Why Market Purists Should Vote Progressive

So you want a free market?  Over the past 50 years free market principles have come disguised as tax breaks for the rich and deregulation for mega corporations while doing little to advance market principles and benefits to the majority of Americans.  Our current leadership’s economic policy could be labeled unstable at best, creating a real bind for market purists on election day. But hope is not lost, by voting for progressive candidates market purists make a choice to begin the work of creating truly free markets.   The progressive alternative is markets that are more free, more competitive, and more open to more people than any other available option.

Free Market Principles

Advocates of free market principles are typically labeled Conservatives, but followers of Neoliberal philosophy also advocate for them.   Over the last 50 years, Republicans and Democrats have repeatedly implemented policies to remove oversight from industrial verticals. The historical results have consistently concentrated wealth upwards and caused market busts that result in considerable damage to many American families.  

Each crash further sends the United States farther away from free-market principles.  By definition, a free market requires low barriers to entry [1]. The byproduct of the concentration of wealth is that more people struggle to access the resources needed to enter a market as a producer.  Decreasing competition translates to less innovation, market stagnation, and rent-seeking monopolies that become machines of financialization.  

A truly free market is one where supply and demand dictate innovation and progress.  The idea is that our needs inspire our imagination, driving the productive agenda of society.  But our present market arrangements are organized in such a way where over the past 40 years productivity has increased by 77% compared to wage growth of only 12.4%.  A genuinely free market depends on able consumers; this cannot happen if people do not have access to the means necessary to acquire or participate in innovation.  

There are also free-market principles that can never manifest into reality under the present market organization.   Concepts like spontaneous order and perfect competition claim that unregulated markets will maximize economic benefits for all parties. It is ignoring the fact that this cannot exist in a world without government influence to enforce laws of property and contract.  As discussed earlier, history shows us that unregulated markets typically cause real damage to the American majority.   

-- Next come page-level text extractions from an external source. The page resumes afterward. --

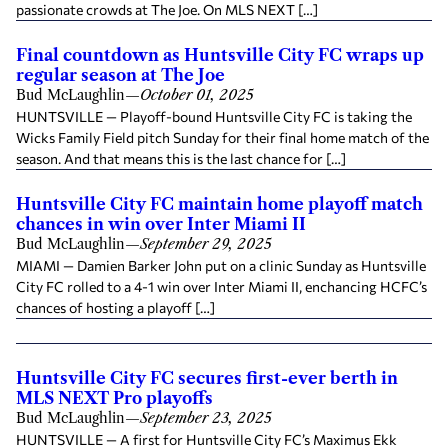
passionate crowds at The Joe. On MLS NEXT […]
Final countdown as Huntsville City FC wraps up
regular season at The Joe
Bud McLaughlin
—
October 01, 2025
HUNTSVILLE — Playoff-bound Huntsville City FC is taking the
Wicks Family Field pitch Sunday for their final home match of the
season. And that means this is the last chance for […]
Huntsville City FC maintain home playoff match
chances in win over Inter Miami II
Bud McLaughlin
—
September 29, 2025
MIAMI — Damien Barker John put on a clinic Sunday as Huntsville
City FC rolled to a 4-1 win over Inter Miami II, enchancing HCFC’s
chances of hosting a playoff […]
Huntsville City FC secures first-ever berth in
MLS NEXT Pro playoffs
Bud McLaughlin
—
September 23, 2025
HUNTSVILLE — A first for Huntsville City FC’s Maximus Ekk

This criticism of present-day market arrangements is not a criticism of the concept or potential of markets to create innovation.  Both the market purist and the progressive understand that empowering the individual to develop and innovate in their own direction is a recipe for success personally and globally.  The truth we must embrace is that free-market principles can never reach their idealized potential under the present arrangements.

Pursuing Progressive Markets

Pulling from lessons learned through my personal experience as the founder of two organizations, rigid adherence to established beliefs is almost always a recipe for failure.  It’s a lesson that many of us can relate to regardless of professional or personal experience, but one reinforced by our very existence in a causal universe. Change changes.  

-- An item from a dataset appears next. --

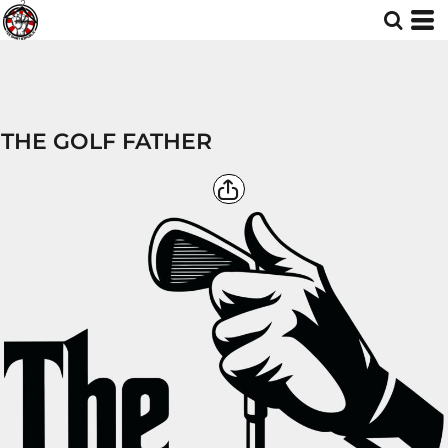
THE GOLF FATHER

Market purists should vote for progressive candidates because they’re the only leaders who genuinely embrace change.  As discussed, our current arrangements are both unsustainable and failing to meet the intended objectives as described by market purists themselves.  Our tasks now turn to explore how progressives can design better markets by addressing their shortcomings and maximizing their innovative potential.

Central to the problem of markets realizing their fullest potential is the high cost of failure of new entrants.  In a world of increasing wealth inequality, it becomes consistently less feasible for someone to take a risk on an innovative idea and business.  If the market purist believes that markets are the best path to innovation, we would imagine that they would want as many people entering markets as possible.  

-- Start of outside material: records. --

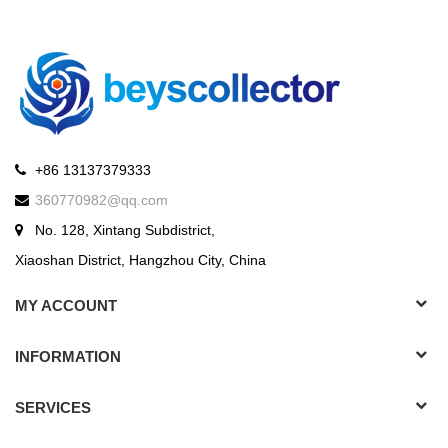
+86 13137379333
360770982@qq.com
No. 128, Xintang Subdistrict,
Xiaoshan District, Hangzhou City, China
MY ACCOUNT
INFORMATION
SERVICES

Starting a business and failing can have devastating financial consequences.  The economical price of failure makes the risk of innovation out of reach for the majority of Americans.  Not because they’re concerned with their ability to succeed, but because if they fail, it is unlikely they will be able to provide for their families.  Here we demonstrate a market ideal that does not align with the real.

The progressive seeks to lessen the burden of failure for market risk-takers.  It’s important not to confuse the prior statement with a proposal to guarantee success, quite the opposite!  Progressive market arrangements would make markets more competitive than our present structure. What progressives recognize is that we are stifling our total innovative potential by only allowing those with the network and capital to absorb failure, attempt to innovate.

Progressives across the nation are working towards a more robust suite of social protections, a project that when realized, will allow for the freest markets the world has ever known.  For the sake of our argument, we’ll classify these protections as food/water, shelter, healthcare, education, transportation, information, and communication. Investments and efforts to expand every American’s access to these protections create the foundation for a market where failure has significantly less risk.  Compared to present arrangements, this solution better adheres to market purist principles by allowing more people to innovate and experiment.  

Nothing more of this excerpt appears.